It all made sense and I was gung ho to get started and move forward with my minimalist running.  The first 2 weeks went okay.  They started me with running just 5 minutes.  That was enough to seriously wake up my calf muscles.  And quite honestly, they hurt the entire 2 weeks.  Some times were worse than others, but they always hurt.  The therapists continuously monitor your pain and soreness and adjust the program accordingly.  But on the third week, my original injury (the PF in my right foot) flared up and I had to skip a scheduled appointment.  I went to the next appointment and casually mentioned that I had been having some pain on the top of my left foot.  They said I should halt the running until that cleared up.  I went home and googled the symptoms and my heart just sank.  Everything pointed to a metatarsal stress fracture.  Though there is some controversy about whether shod runners or barefoot runners experience stress fractures more often, it seems to be widely accepted that stress fractures are a common injury for those transitioning to minimalist running too quickly.  Your body quite simply can’t adapt to the new stresses and it breaks down.  That’s what happened to me.

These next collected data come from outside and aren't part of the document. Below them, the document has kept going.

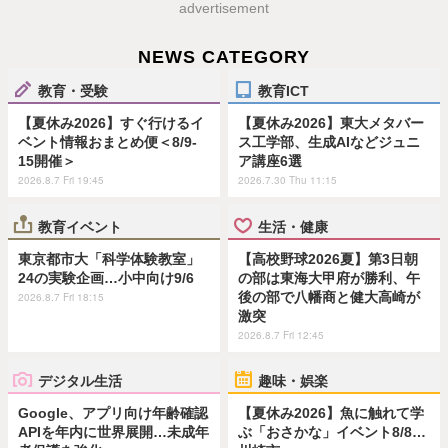
advertisement
NEWS CATEGORY
教育・受験
教育ICT
【夏休み2026】すぐ行けるイ
【夏休み2026】東大メタバー
ベント情報おまとめ便＜8/9-
ス工学部、生成AIなどジュニ
15開催＞
ア講座6選
2026.8.7 Fri 19:45
2026.7.30 Thu 11:15
教育イベント
生活・健康
東京都市大「科学体験教室」
【高校野球2026夏】第3日朝
24の実験企画…小中向け9/6
の部は東海大甲府が勝利、午
後の部で八幡商と健大高崎が
2026.8.7 Fri 18:15
激突
2026.8.7 Fri 12:45
デジタル生活
趣味・娯楽
Google、アプリ向け年齢確認
【夏休み2026】魚に触れて学
APIを年内に世界展開…未成年
ぶ「おさかな」イベント8/8…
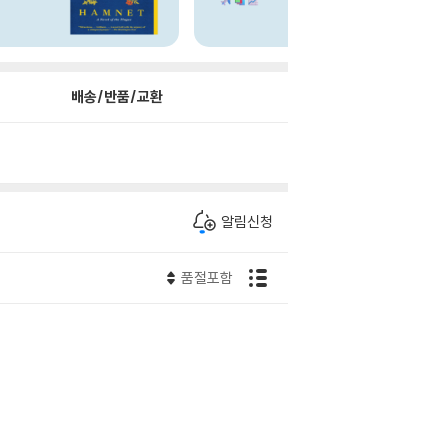
배송/반품/교환
알림신청
품절포함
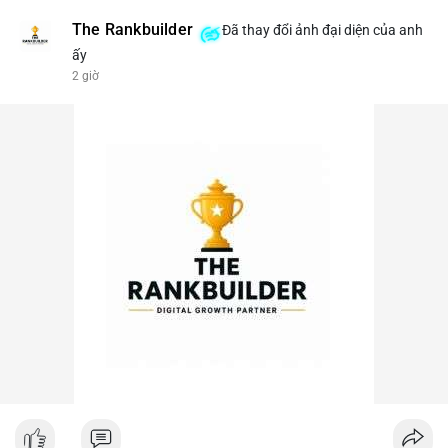
The Rankbuilder
Đã thay đổi ảnh đại diện của anh
ấy
2 giờ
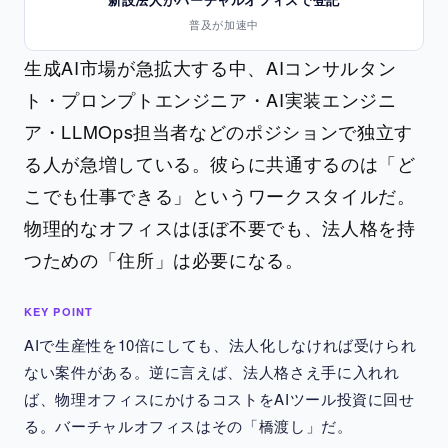
普及が加速中
生成AI市場が急拡大する中、AIコンサルタン
ト・プロンプトエンジニア・AI実装エンジニ
ア・LLMOps担当者などのポジションで独立す
る人が急増している。彼らに共通するのは「ど
こでも仕事できる」というワークスタイルだ。
物理的なオフィスはほぼ不要でも、法人格を持
つための「住所」は必要になる。
KEY POINT
AIで生産性を10倍にしても、法人化しなければ受けられ
ない案件がある。逆に言えば、法人格さえ手に入れれ
ば、物理オフィスにかけるコストをAIツール投資に回せ
る。バーチャルオフィスはその「橋渡し」だ。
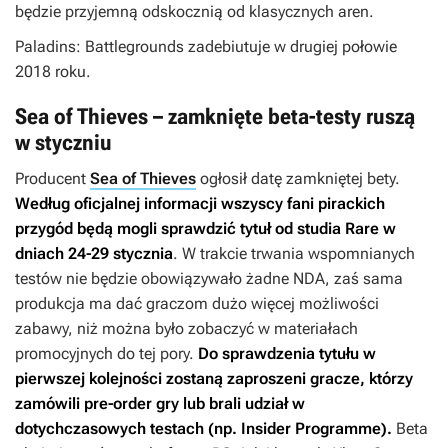
będzie przyjemną odskocznią od klasycznych aren.
Paladins: Battlegrounds
zadebiutuje w drugiej połowie
2018 roku.
Sea of Thieves – zamknięte beta-testy ruszą
w styczniu
Producent
Sea of Thieves
ogłosił datę zamkniętej bety.
Według oficjalnej informacji wszyscy fani pirackich
przygód będą mogli sprawdzić tytuł od studia Rare w
dniach 24-29 stycznia
. W trakcie trwania wspomnianych
testów nie będzie obowiązywało żadne NDA, zaś sama
produkcja ma dać graczom dużo więcej możliwości
zabawy, niż można było zobaczyć w materiałach
promocyjnych do tej pory.
Do sprawdzenia tytułu w
pierwszej kolejności zostaną zaproszeni gracze, którzy
zamówili pre-order gry lub brali udział w
dotychczasowych testach (np. Insider Programme).
Beta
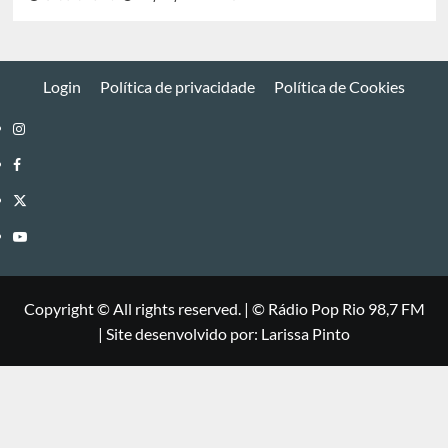
Login
Política de privacidade
Política de Cookies
Instagram
Facebook
Twitter
Youtube
Copyright © All rights reserved.
|
©
Rádio Pop Rio 98,7 FM
| Site desenvolvido por: Larissa Pinto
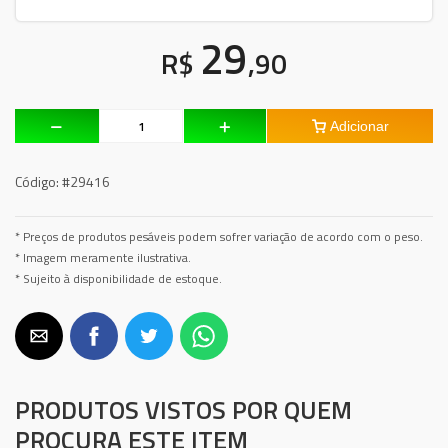
29
R$
,90
Adicionar
Código:
#29416
* Preços de produtos pesáveis podem sofrer variação de acordo com o peso.
* Imagem meramente ilustrativa.
* Sujeito à disponibilidade de estoque.
PRODUTOS VISTOS POR QUEM
PROCURA ESTE ITEM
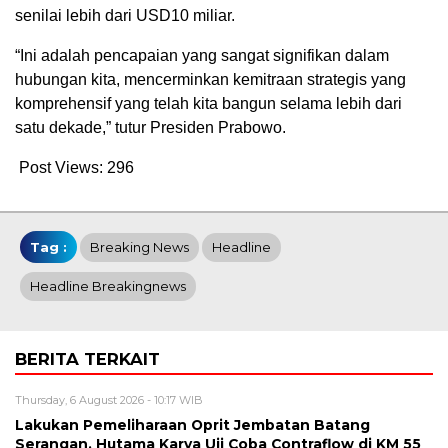
senilai lebih dari USD10 miliar.
“Ini adalah pencapaian yang sangat signifikan dalam
hubungan kita, mencerminkan kemitraan strategis yang
komprehensif yang telah kita bangun selama lebih dari
satu dekade,” tutur Presiden Prabowo.
Post Views:
296
Tag :
Breaking News
Headline
Headline Breakingnews
BERITA TERKAIT
Thursday, 6 August 2026 - 10:17 WIB
Lakukan Pemeliharaan Oprit Jembatan Batang
Serangan, Hutama Karya Uji Coba Contraflow di KM 55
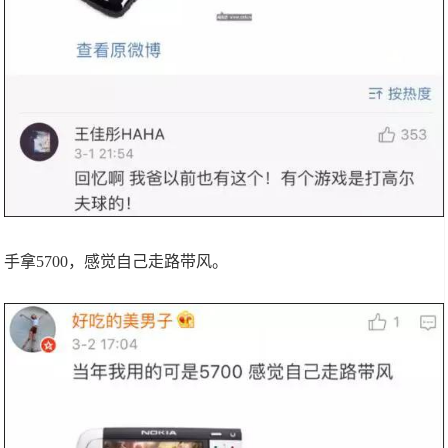
手拿5700，感觉自己走路带风。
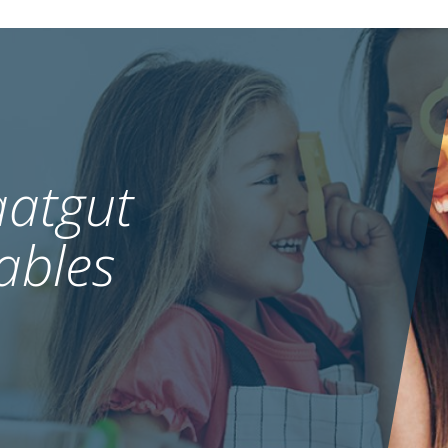
atgut
ables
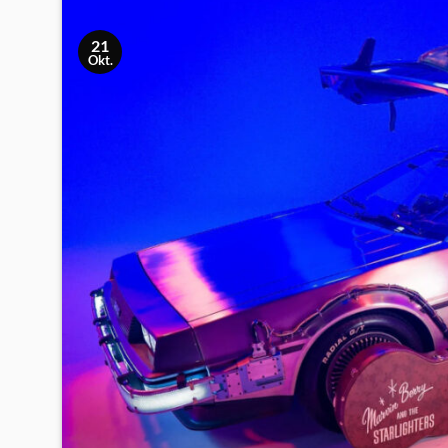
21
Okt.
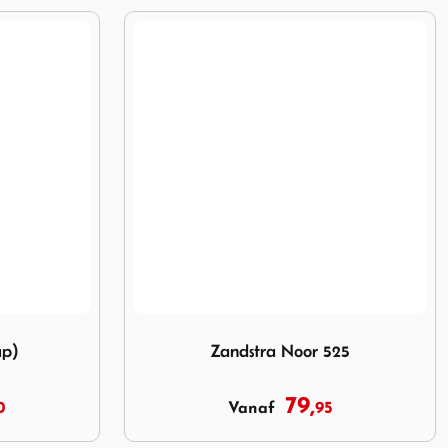
Image Zandstra Noor 525
ap)
Zandstra Noor 525
79,
0
95
Vanaf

That was over 8 weeks ago and I haven’t been able to run since then.   After the first 4 weeks, I went to a doctor that the folks at the Running Center recommended to me.  He didn’t take x-rays.  He didn’t suggest an MRI.  But he did tell me I could start doing the elliptical again and see how that felt.  My foot felt better, so a week or so after my appointment with him I did the elliptical.  I could only go for about 15 minutes before the bottom of my foot started hurting.  So I halted all activity again.  Then I tried a short jog/walk session and that hurt it too.  After a week with it still hurting, I went to a podiatrist who took an x-ray, told me I have a 4th metatarsal stress fracture and she doesn’t like the way it’s healing so she put me in a walking cast for 3 weeks.  I go back on September 6th to see how it’s healing and see if I can resume any kind of activity.

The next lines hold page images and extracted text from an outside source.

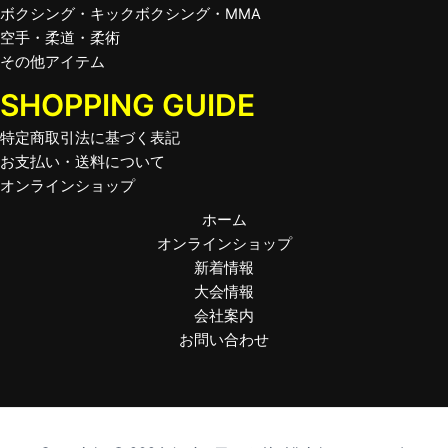
ボクシング・キックボクシング・MMA
空手・柔道・柔術
その他アイテム
SHOPPING GUIDE
特定商取引法に基づく表記
お支払い・送料について
オンラインショップ
ホーム
オンラインショップ
新着情報
大会情報
会社案内
お問い合わせ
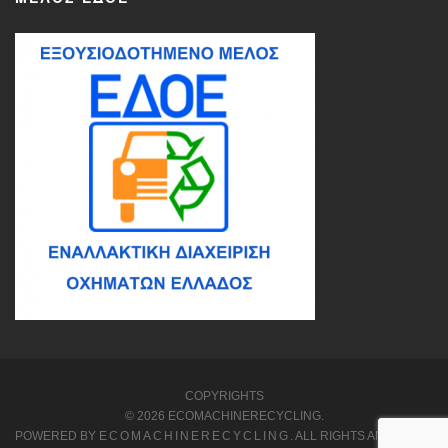
COPYRIGHTS
© 2026 ECOMACHINERECYCLING.
POWERED BY
ECOMACHINERECYCLING
. ALL RIGHTS AND LEFTS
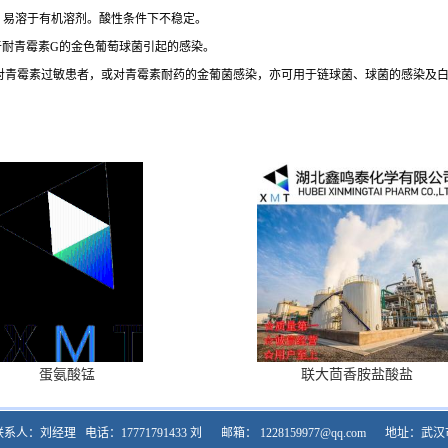
），易溶于有机溶剂。酸性条件下不稳定。
于耐青霉素G的金色葡萄球菌引起的感染。
于对青霉素过敏患者，或对青霉素耐药的金葡菌感染，亦可用于链球菌、球菌的感染及
蛋氨酸锰
联大茴香胺盐酸盐
联系人：刘经理
电话：17771791433 刘
邮箱：
1228159977@qq.com
地址：武汉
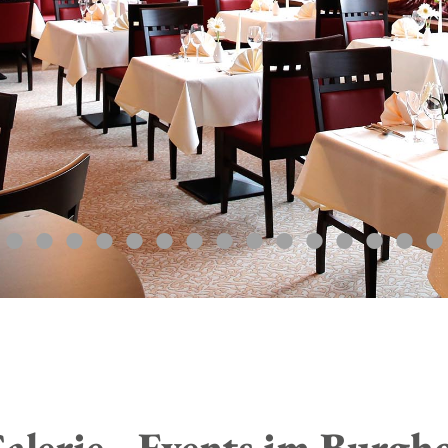
alerie - Events im Burgho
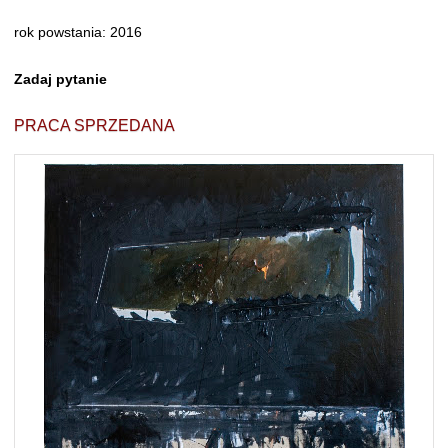
rok powstania: 2016
Zadaj pytanie
PRACA SPRZEDANA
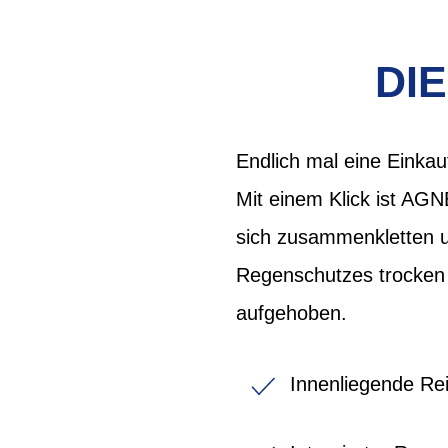
DI
Endlich mal eine Einkau
Mit einem Klick ist AGN
sich zusammenkletten u
Regenschutzes trocken 
aufgehoben.
Innenliegende Re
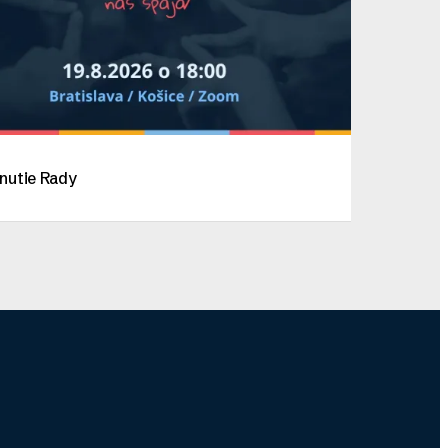
nutie Rady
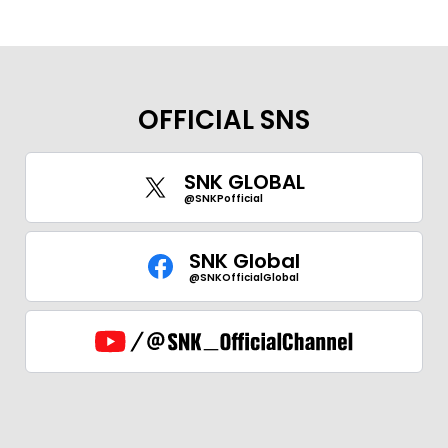
OFFICIAL SNS
SNK GLOBAL
@SNKPofficial
SNK Global
@SNKOfficialGlobal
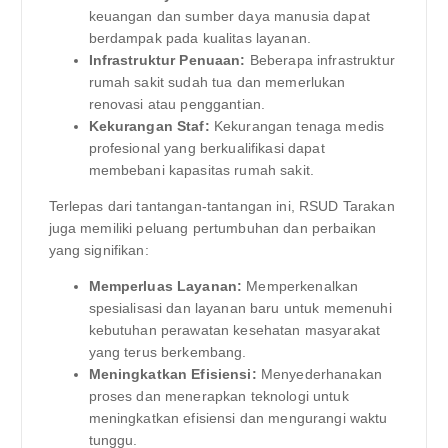
keuangan dan sumber daya manusia dapat
berdampak pada kualitas layanan.
Infrastruktur Penuaan:
Beberapa infrastruktur
rumah sakit sudah tua dan memerlukan
renovasi atau penggantian.
Kekurangan Staf:
Kekurangan tenaga medis
profesional yang berkualifikasi dapat
membebani kapasitas rumah sakit.
Terlepas dari tantangan-tantangan ini, RSUD Tarakan
juga memiliki peluang pertumbuhan dan perbaikan
yang signifikan:
Memperluas Layanan:
Memperkenalkan
spesialisasi dan layanan baru untuk memenuhi
kebutuhan perawatan kesehatan masyarakat
yang terus berkembang.
Meningkatkan Efisiensi:
Menyederhanakan
proses dan menerapkan teknologi untuk
meningkatkan efisiensi dan mengurangi waktu
tunggu.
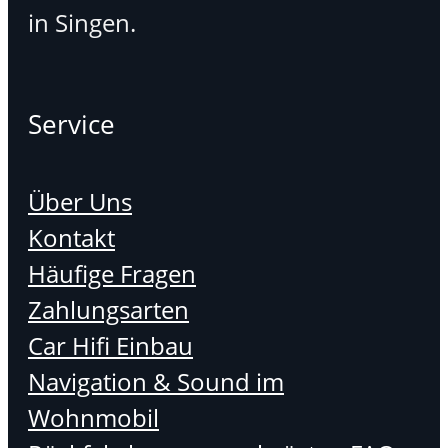
in Singen.
Service
Über Uns
Kontakt
Häufige Fragen
Zahlungsarten
Car Hifi Einbau
Navigation & Sound im
Wohnmobil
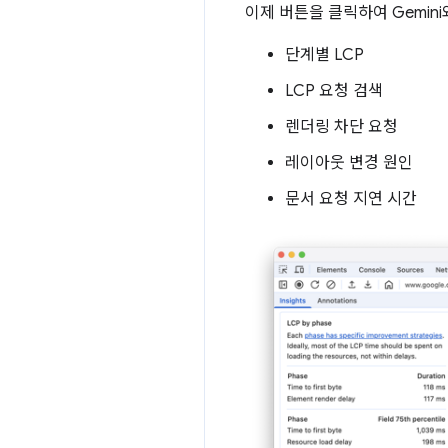
이제 버튼을 클릭하여 Gemin
단계별 LCP
LCP 요청 검색
렌더링 차단 요청
레이아웃 변경 원인
문서 요청 지연 시간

So how do I feel about all of this?  Defeated.  Truly.  I’m frustrated.  I’m discouraged.  I feel like I was trying to do everything right… seeking guidance and care from running experts and trusting that would keep me injury free.  Now I’ve lost the entire summer from running and have no idea when I’ll be able to run again.  Not to mention the financial investment I made with the care I was receiving (a large portion was not covered by insurance).

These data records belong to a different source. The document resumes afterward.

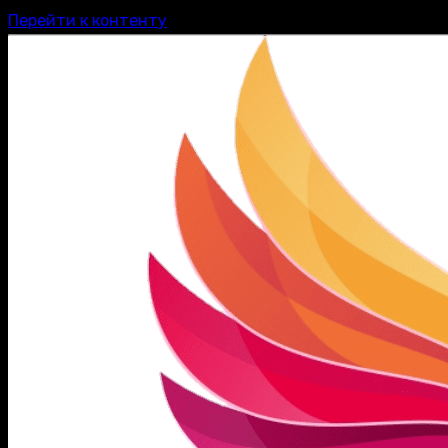
Перейти к контенту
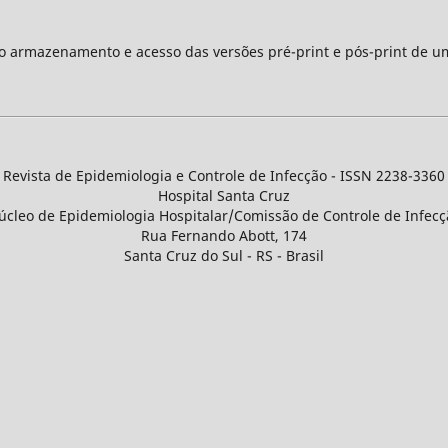
 o armazenamento e acesso das versões pré-print e pós-print de u
Revista de Epidemiologia e Controle de Infecção - ISSN 2238-3360
Hospital Santa Cruz
úcleo de Epidemiologia Hospitalar/Comissão de Controle de Infecç
Rua Fernando Abott, 174
Santa Cruz do Sul - RS - Brasil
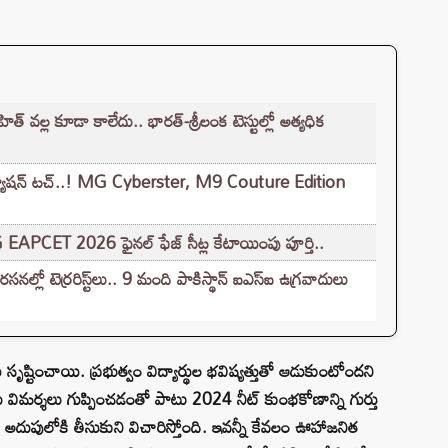
త్‌ వల్ల కూడా కాలేదు.. భారత్-శ్రీలంక టెస్టుల్లో అత్యధిక
 ఫ్యాషన్ టచ్..! MG Cyberster, M9 Couture Edition
G EAPCET 2026 ఫైనల్ ఫేజ్ సీట్ల కేటాయింపు పూర్తి..
లో టెర్రరిస్ట్‌లు.. 9 మంది పాకిస్థాన్ ఐఎస్ఐ ఉగ్రవాదులు
టించాయి. ప్రభుత్వం విద్యార్థుల భవిష్యత్తుతో ఆడుకుంటోందని
 విమర్శలు గుప్పించడంతో పాటు 2024 నీట్ కుంభకోణాన్ని గుర్తు
ి అదుపులోకి తీసుకుని విచారిస్తోంది. ఇవన్నీ కేవలం ఊహాజనిత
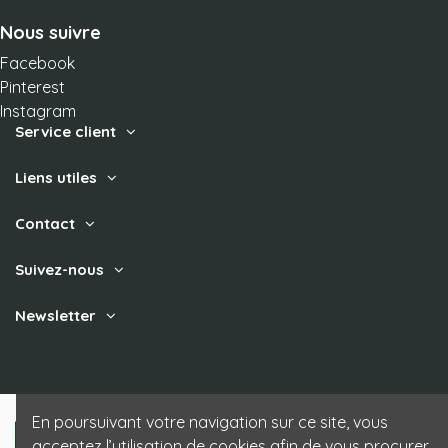
Nous suivre
Facebook
Pinterest
Instagram
Service client
Liens utiles
Contact
Suivez-nous
Newsletter
En poursuivant votre navigation sur ce site, vous
acceptez l’utilisation de cookies afin de vous procurer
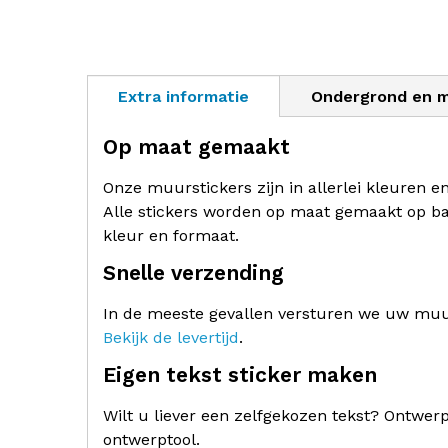
Extra informatie
Ondergrond en 
Op maat gemaakt
Onze muurstickers zijn in allerlei kleuren e
Alle stickers worden op maat gemaakt op ba
kleur en formaat.
Snelle verzending
In de meeste gevallen versturen we uw muur
Bekijk de levertijd
.
Eigen tekst sticker maken
Wilt u liever een zelfgekozen tekst? Ontwe
ontwerptool.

I’ve never had a stress fracture before, but I have been injured and I know my pattern… I feel sorry for myself for awhile.  Then I start doing crazy research on how to get better.  Eventually I accept it and do other things until I can run again.  I guess that’s where I’m at right now.  I’m trying to embrace other activities.  I’m doing some of the yoga poses that I can.  I’ve tried to swim as much as possible.  But mostly I’m getting pretty un-fit and just waiting until I can run again.

I’ve been MIA on Twitter because it’s too hard to read posts from all my running Twitter friends.  The last 3 issues of Runner’s World and Running Times are collecting dust until I have it in me to read them.  I just want to be among the running again.  I know I’ll get there.  But “the only way out is through” so I just have to take it day by day and wait until I get the thumbs up to try a short run again.

My apologies for the long post.  I don’t particularly like writing about injuries or negative feelings, but I know that misery loves company and I’ve learned a great deal about my injury by reading other blog posts, so I figured I’d share my story too.  I have a ton of information on stress fractures that I won’t bore you with here, but feel free to send me an email if you want more info!   Until then…. happy running and I’ll keep you posted on my recovery.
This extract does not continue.